Las leyes electorales no son las sagradas tablas de la ley.  Son normas pragmáticas dirigidas a garantizar un proceso de votación limpio, justo y confiable.  Es razonable que, de tiempo en tiempo, se enmienden estas leyes para atemperarlas a nuevas realidades.  Pero cuando los cambios al sistema electoral se imponen a porrazos por la mayoría y en atropello de las minorías, entramos en una zona peligrosa para nuestra ya golpeada democracia.  

En temas electorales aplica aquello de la mujer del César:  no basta ser bueno, hay que parecerlo.  El problema de umbral con la reforma electoral que considera la mayoría senatorial es que se ve mal y ha excluido a las minorías.  De aprobarse, su efecto puede ser mucho peor de lo que parece a simple vista.  Una vez se quiebra la confianza en el sistema, el camino de regreso es muy arduo.   En Puerto Rico, la última crisis de confianza fue el episodio de Valencia durante las elecciones de 1980.  Eso generó cambios profundos al sistema, fundados en un proceso de consenso con las minorías.   Así nació la estructura legal que da vida a la Comisión Estatal de Elecciones.
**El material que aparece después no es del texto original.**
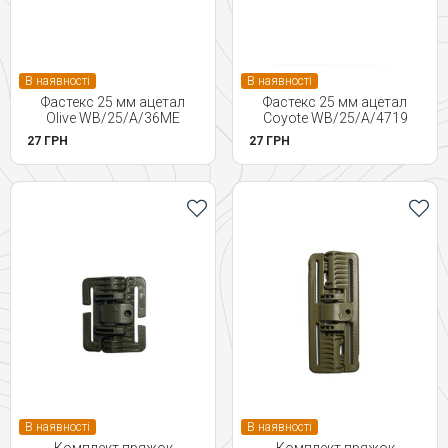
В наявності
В наявності
Фастекс 25 мм ацетал
Фастекс 25 мм ацетал
Olive WB/25/A/36ME
Coyote WB/25/A/4719
27 ГРН
27 ГРН
В наявності
В наявності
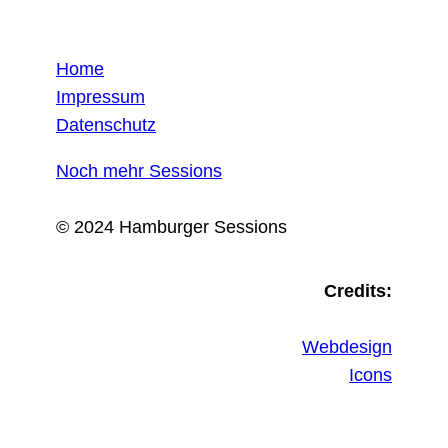
Home
Impressum
Datenschutz
Noch mehr Sessions
© 2024 Hamburger Sessions
Credits:
Webdesign
Icons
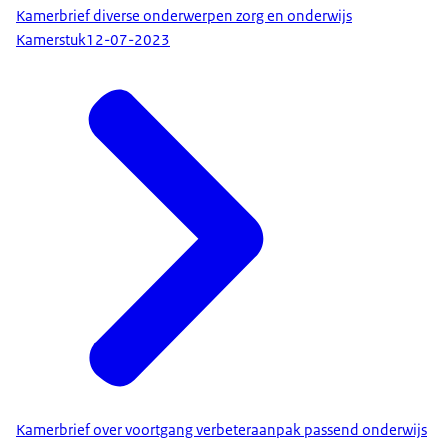
Kamerbrief diverse onderwerpen zorg en onderwijs
Kamerstuk
12-07-2023
Kamerbrief over voortgang verbeteraanpak passend onderwijs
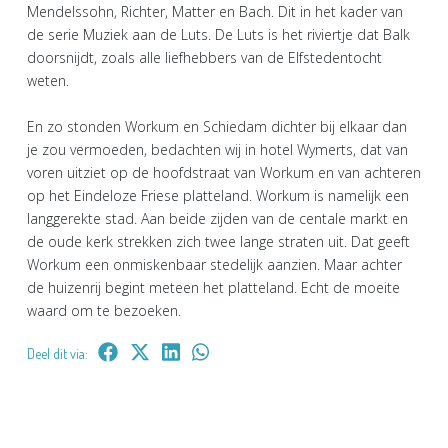
Mendelssohn, Richter, Matter en Bach. Dit in het kader van
de serie Muziek aan de Luts. De Luts is het riviertje dat Balk
doorsnijdt, zoals alle liefhebbers van de Elfstedentocht
weten.
En zo stonden Workum en Schiedam dichter bij elkaar dan
je zou vermoeden, bedachten wij in hotel Wymerts, dat van
voren uitziet op de hoofdstraat van Workum en van achteren
op het Eindeloze Friese platteland. Workum is namelijk een
langgerekte stad. Aan beide zijden van de centale markt en
de oude kerk strekken zich twee lange straten uit. Dat geeft
Workum een onmiskenbaar stedelijk aanzien. Maar achter
de huizenrij begint meteen het platteland. Echt de moeite
waard om te bezoeken.
Deel dit via:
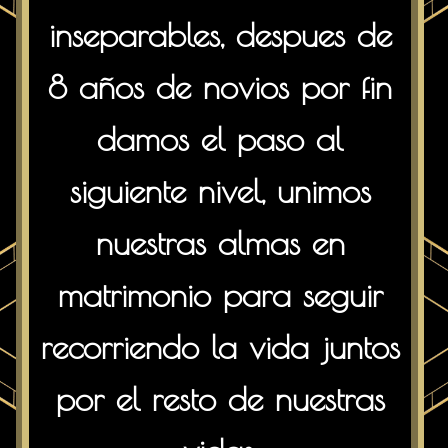
inseparables, despues de
8 años de novios por fin
damos el paso al
siguiente nivel, unimos
nuestras almas en
matrimonio para seguir
recorriendo la vida juntos
por el resto de nuestras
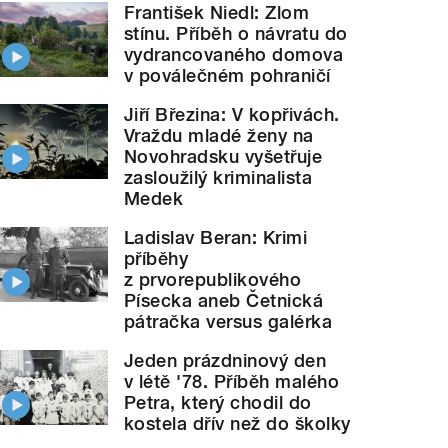
František Niedl: Zlom
stínu. Příběh o návratu do
vydrancovaného domova
v poválečném pohraničí
Jiří Březina: V kopřivách.
Vraždu mladé ženy na
Novohradsku vyšetřuje
zasloužilý kriminalista
Medek
Ladislav Beran: Krimi
příběhy
z prvorepublikového
Písecka aneb Četnická
pátračka versus galérka
Jeden prázdninový den
v létě '78. Příběh malého
Petra, který chodil do
kostela dřív než do školky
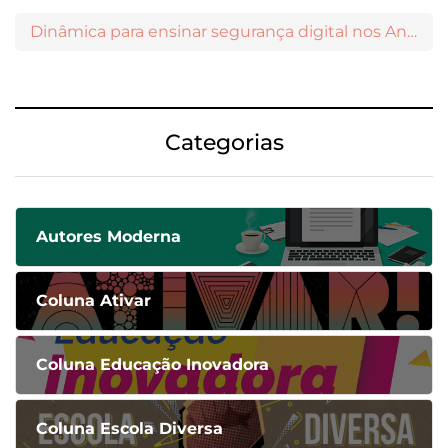
Dinâmica para ensinar segurança digital nos Anos Iniciais
Categorias
Autores Moderna
Coluna Ativar
Coluna Educação Inovadora
Coluna Escola Diversa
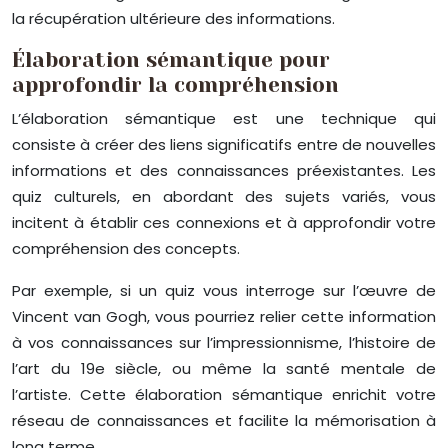
la récupération ultérieure des informations.
Élaboration sémantique pour
approfondir la compréhension
L’élaboration sémantique est une technique qui
consiste à créer des liens significatifs entre de nouvelles
informations et des connaissances préexistantes. Les
quiz culturels, en abordant des sujets variés, vous
incitent à établir ces connexions et à approfondir votre
compréhension des concepts.
Par exemple, si un quiz vous interroge sur l’œuvre de
Vincent van Gogh, vous pourriez relier cette information
à vos connaissances sur l’impressionnisme, l’histoire de
l’art du 19e siècle, ou même la santé mentale de
l’artiste. Cette élaboration sémantique enrichit votre
réseau de connaissances et facilite la mémorisation à
long terme.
No es poca cosa que Puerto Rico logró, luego de mucho esfuerzo, restituir la confianza en su sistema electoral.  

Hay razones de peso para que la mayoría desista de imponer esta reforma electoral ahora.  La primera, y esta debería ser suficiente, es el repudio amplio y contundente de las minorías.  La mayoría se hace daño empujando una reforma que arroje dudas sobre confianza en su capacidad de ganar en buena lid.  Esto no es bueno para la mayoría, ni es bueno para nadie.

Por otro lado, este es el peor momento para impulsar una reforma como esta.  Un cambio en las reglas del juego, a estas alturas, con tan poco tiempo antes del año electoral, de por sí, genera gran suspicacia.  Al evaluar algunas medidas, como la del voto ausente, la suspicacia se convierte en fuerte sospecha de que las cartas del juego están marcadas.    

En un momento en que la imagen de Puerto Rico en Washington ha sido lacerada por los actos del gobierno en el pasado año, no necesitamos una ley electoral que, al menos en apariencia, refleja a un gobierno que busca cargar los topos, para perpetuarse en el poder.  Como he dicho arriba, en este tema no basta ser bueno, hay que parecerlo.  La narrativa de que en el gobierno de Puerto Rico no se puede confiar, porque no hace las cosas bien, no necesita más gasolina, ni ejemplos que la sustente. 

En fin, esta reforma electoral es veneno para Puerto Rico.  Lacera la confianza del ciudadano en su sistema electoral y arroja nuevas sombras sobre la imagen de Puerto Rico ante Washington.   A mi juicio, el liderato legislativo está a tiempo para rectificar y abrir un proceso mucho más inclusivo, respetuoso del parecer de las minorías y con aplicabilidaden el 2024.   Podría crecerse en este momento crucial.  Es mucho lo que está en juego, para todos.